Our main inspiration for this project was from a paper “OpenFlow based Load Balancing for Fat-Tree Networks with Multipath Support” by Yu Li and Deng Pan. But this paper had some issues like not handling 2-way traffic control (upcoming and incoming). So, our approach to it with this issue taken into consideration, lead us in understanding the importance of controllers.
In this project, we propose to use the fat-tree topology, which contains multiple paths among hosts so it can provide higher available bandwidth than a single-path tree with the same number of nodes. It is typically a 3-layer hierarchical tree that consists of switches on the core, aggregation and top-of-rack (ToR) layers. The hosts connect to theswitches on the ToR layer. The multipath feature of fat-tree networks enables chances to distribute data traffic on different network components. It is a practical task to achieve load balancing to help schedule traffic in fat-tree networks.
Why Other Approach isn’t that good & why our proposed work is better?
Traditional network of TCP or UDP, use static switches, i.e. load balancing across paths are based on hash calculations of packets. Issue with this approach is that each packet of such a flow follows the single pre-defined path through the network. In case of discrepancy in the path, like a switch breakdown or physical layer damage, packets tend to drop or the other switches need to be manually configured for choosing a different path. This becomes a cumbersome task, as the network grows. Also, disadvantage of hashing is that all links gets the same percentage of hash values or to say, all paths have the same capacity (ECMP -Equal Cost MultiPath).

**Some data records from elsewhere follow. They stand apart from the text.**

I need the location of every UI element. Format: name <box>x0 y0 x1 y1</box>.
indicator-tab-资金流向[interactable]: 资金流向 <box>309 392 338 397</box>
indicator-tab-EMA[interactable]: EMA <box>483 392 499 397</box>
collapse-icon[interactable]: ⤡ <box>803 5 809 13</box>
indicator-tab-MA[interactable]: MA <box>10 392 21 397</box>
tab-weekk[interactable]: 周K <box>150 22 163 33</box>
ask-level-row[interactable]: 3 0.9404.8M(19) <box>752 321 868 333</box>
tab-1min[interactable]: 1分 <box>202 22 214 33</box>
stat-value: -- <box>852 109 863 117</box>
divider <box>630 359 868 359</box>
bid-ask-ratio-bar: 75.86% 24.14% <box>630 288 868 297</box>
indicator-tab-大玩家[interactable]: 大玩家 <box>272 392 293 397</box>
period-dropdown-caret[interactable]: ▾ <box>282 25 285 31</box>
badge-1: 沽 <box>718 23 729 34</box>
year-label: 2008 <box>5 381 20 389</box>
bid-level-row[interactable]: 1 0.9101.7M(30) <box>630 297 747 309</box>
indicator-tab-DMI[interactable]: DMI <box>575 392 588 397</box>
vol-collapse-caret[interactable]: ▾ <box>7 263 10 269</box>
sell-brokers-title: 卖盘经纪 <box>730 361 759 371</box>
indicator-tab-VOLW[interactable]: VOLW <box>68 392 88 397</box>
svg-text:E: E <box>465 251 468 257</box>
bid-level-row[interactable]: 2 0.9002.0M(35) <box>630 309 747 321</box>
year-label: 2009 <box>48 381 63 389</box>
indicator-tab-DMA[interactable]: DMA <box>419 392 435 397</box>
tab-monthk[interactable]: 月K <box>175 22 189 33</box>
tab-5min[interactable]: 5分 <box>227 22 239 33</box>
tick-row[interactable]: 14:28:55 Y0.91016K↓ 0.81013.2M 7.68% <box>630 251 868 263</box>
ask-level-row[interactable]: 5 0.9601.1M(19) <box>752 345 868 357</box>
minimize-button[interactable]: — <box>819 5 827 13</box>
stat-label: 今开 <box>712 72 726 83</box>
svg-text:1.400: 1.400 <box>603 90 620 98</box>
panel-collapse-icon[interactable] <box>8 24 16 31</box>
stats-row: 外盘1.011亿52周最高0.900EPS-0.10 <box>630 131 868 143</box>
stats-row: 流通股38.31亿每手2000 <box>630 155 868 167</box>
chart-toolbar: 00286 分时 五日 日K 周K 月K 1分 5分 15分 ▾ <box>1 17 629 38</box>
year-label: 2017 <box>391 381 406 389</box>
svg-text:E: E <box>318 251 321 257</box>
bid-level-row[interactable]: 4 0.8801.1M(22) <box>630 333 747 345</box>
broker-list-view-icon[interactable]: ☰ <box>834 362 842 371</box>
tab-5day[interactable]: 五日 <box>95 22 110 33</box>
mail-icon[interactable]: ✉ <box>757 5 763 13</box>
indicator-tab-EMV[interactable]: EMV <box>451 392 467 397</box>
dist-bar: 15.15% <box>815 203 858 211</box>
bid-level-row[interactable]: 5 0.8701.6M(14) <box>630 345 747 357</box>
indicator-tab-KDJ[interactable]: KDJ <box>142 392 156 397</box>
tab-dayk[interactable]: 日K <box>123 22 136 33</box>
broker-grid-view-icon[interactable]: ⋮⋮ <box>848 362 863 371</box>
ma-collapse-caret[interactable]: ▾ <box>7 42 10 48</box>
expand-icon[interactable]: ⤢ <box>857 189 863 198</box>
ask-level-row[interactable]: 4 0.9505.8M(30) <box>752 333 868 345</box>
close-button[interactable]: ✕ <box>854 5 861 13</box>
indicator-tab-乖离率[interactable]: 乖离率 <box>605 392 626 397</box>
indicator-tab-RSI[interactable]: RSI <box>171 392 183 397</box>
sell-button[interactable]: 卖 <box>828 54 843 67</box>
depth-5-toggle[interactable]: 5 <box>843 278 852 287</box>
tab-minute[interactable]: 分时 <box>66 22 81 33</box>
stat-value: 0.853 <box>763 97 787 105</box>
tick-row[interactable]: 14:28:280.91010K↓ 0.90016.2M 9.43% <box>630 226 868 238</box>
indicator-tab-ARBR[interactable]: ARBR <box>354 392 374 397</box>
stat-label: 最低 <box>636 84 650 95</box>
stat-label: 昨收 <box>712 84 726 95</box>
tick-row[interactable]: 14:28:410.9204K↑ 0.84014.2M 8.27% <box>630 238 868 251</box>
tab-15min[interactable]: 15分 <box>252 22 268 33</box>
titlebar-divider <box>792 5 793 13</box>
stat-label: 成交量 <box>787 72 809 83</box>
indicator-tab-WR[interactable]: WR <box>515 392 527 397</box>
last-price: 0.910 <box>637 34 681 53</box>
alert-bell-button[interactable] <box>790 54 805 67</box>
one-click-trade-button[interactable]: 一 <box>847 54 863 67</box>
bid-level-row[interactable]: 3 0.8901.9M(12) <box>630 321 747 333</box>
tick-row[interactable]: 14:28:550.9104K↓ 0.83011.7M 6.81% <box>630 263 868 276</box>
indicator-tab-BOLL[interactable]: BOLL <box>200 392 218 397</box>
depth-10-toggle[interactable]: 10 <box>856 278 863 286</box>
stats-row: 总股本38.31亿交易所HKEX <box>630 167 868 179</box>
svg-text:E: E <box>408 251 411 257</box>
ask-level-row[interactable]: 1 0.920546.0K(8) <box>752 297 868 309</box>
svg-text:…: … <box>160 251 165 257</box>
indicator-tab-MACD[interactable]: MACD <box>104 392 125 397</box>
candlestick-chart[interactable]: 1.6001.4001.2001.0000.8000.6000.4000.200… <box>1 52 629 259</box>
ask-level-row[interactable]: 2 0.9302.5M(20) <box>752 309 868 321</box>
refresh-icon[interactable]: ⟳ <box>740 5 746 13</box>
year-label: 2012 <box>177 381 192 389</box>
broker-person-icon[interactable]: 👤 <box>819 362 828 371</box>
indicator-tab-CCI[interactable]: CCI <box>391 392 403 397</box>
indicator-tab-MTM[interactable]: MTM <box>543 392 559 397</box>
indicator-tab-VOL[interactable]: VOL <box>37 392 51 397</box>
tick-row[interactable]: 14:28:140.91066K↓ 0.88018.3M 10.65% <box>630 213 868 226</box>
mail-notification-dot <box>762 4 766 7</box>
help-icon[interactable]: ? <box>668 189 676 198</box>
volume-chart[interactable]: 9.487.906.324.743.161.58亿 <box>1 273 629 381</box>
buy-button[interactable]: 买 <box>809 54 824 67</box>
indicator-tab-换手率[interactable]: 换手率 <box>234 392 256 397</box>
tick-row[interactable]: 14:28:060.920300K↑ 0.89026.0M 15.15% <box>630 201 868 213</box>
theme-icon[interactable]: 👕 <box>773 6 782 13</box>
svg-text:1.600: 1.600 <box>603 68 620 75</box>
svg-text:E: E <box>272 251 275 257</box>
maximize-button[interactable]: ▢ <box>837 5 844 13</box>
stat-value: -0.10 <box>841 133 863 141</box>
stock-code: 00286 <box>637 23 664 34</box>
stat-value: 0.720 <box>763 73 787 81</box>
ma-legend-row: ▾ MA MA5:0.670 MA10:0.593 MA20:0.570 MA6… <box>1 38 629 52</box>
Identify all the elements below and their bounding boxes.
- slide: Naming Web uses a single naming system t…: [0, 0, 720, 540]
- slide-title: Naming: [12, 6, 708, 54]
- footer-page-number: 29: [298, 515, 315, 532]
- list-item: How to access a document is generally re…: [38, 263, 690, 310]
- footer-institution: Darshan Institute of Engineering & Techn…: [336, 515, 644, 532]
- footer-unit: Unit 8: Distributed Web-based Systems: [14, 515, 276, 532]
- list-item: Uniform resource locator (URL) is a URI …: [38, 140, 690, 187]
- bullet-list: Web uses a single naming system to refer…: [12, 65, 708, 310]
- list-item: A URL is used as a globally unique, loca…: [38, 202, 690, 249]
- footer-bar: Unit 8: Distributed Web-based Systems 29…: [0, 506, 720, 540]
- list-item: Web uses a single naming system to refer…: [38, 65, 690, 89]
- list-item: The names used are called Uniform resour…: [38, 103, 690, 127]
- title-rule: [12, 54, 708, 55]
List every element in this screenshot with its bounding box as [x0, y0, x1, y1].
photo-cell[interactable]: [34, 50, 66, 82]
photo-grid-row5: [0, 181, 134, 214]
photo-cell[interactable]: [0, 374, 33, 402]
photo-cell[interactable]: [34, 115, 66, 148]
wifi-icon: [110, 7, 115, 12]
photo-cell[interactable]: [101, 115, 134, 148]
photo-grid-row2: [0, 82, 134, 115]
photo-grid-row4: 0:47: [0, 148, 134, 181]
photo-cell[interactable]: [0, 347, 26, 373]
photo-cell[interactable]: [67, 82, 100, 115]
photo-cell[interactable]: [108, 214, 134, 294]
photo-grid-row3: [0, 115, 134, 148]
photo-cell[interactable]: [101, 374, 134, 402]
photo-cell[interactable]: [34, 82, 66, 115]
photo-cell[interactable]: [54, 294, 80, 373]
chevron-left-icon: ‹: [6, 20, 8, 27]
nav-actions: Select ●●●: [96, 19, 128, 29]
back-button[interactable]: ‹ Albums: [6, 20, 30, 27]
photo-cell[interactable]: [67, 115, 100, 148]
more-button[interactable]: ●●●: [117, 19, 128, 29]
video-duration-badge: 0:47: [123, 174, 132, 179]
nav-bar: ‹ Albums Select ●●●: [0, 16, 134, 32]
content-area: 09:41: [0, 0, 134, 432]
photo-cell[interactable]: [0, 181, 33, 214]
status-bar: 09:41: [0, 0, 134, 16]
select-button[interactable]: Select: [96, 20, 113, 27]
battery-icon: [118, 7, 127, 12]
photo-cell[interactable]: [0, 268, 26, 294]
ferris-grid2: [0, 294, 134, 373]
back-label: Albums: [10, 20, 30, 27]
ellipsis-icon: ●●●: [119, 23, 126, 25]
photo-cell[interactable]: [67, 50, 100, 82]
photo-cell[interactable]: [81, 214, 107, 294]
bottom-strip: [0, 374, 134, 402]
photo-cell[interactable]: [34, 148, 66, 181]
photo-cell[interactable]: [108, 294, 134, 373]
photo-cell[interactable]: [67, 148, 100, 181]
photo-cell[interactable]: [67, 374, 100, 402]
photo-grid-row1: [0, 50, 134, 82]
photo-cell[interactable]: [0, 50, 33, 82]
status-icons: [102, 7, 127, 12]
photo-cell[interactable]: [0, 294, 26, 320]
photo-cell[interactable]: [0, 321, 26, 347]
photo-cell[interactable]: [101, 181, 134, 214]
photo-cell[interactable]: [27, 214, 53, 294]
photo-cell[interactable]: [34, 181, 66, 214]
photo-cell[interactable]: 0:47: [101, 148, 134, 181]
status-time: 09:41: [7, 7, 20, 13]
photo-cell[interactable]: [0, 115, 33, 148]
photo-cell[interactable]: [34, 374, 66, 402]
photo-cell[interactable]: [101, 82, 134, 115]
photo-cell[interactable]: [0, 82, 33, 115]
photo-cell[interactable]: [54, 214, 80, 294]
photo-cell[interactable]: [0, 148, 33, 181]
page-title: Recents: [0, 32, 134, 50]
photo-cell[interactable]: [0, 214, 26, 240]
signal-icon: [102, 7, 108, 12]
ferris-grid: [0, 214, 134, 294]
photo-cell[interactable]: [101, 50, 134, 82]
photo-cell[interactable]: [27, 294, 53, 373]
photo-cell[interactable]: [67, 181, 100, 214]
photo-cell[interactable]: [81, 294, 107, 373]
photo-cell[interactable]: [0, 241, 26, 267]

Even if the network is hard coded to work in as multipath network, because of the equal capacity issue, efficient load balancing might not be achieved. An alternative solution for this issue is Software Defined Networking (SDN). SDN is a concept where a central controller makes the decision for packet traversal and not the switches. Controller dynamically detects the topology by listening to the switches and calculates available path with less load. Controller then directs the switches with forwarding entries needed for the paths thus efficiently balancing the load with every flow. Although SDN is a bit slower than traditional networking, there are added advantages of its own
Consideration of end-to-end path
Dynamic adaptation to topological changes
Data center networks are designed for satisfying the data transmission demand of densely interconnected hosts in the data center. The network topology and switching/routing mechanism can affect the performance and latency significantly. Nowadays, the fat-tree network is one of the most widely used topologies for data center networks. The main reason is the lack of efficient ways to obtain network traffic statistics from each network device. As a solution, the OpenFlow protocol enables monitoring traffic statistics by a centralized controller.
To achieve high performance and low latency, we propose a load balancer for OpenFlow based data center networks. We would like to implement a dynamic traversal algorithm in the load balancer. The task of the algorithm is to distribute traffic of upcoming and incoming network flows and make each alternative path receive equal amounts of traffic load. It can be further applied to large scale networks and schedule data flows dynamically. Our plan for implementation is to use the OpenFlow controller OpenDaylight and network emulator Mininet. We would also like to demonstrate that our dynamic load balancing routing algorithm is superior over the static load balancing algorithm.
Even though SDN seems to the perfect solution to today’s huge data networking problems, it has disadvantages of its own. As we are moving from traditional distributed networking to centralized approach, there is a lot of load on the controller itself. Any packet losses between the controller and switches have bigger consequences, unlike in traditional approach, where one single packet loss doesn’t affect the performance so much. Making the whole SDN architecture modular and scalable is a network design challenge when there are dense networks. Changing network architecture from the current distributed model to the SDN model, while feasible within a datacenter is not possible beyond organizational boundaries.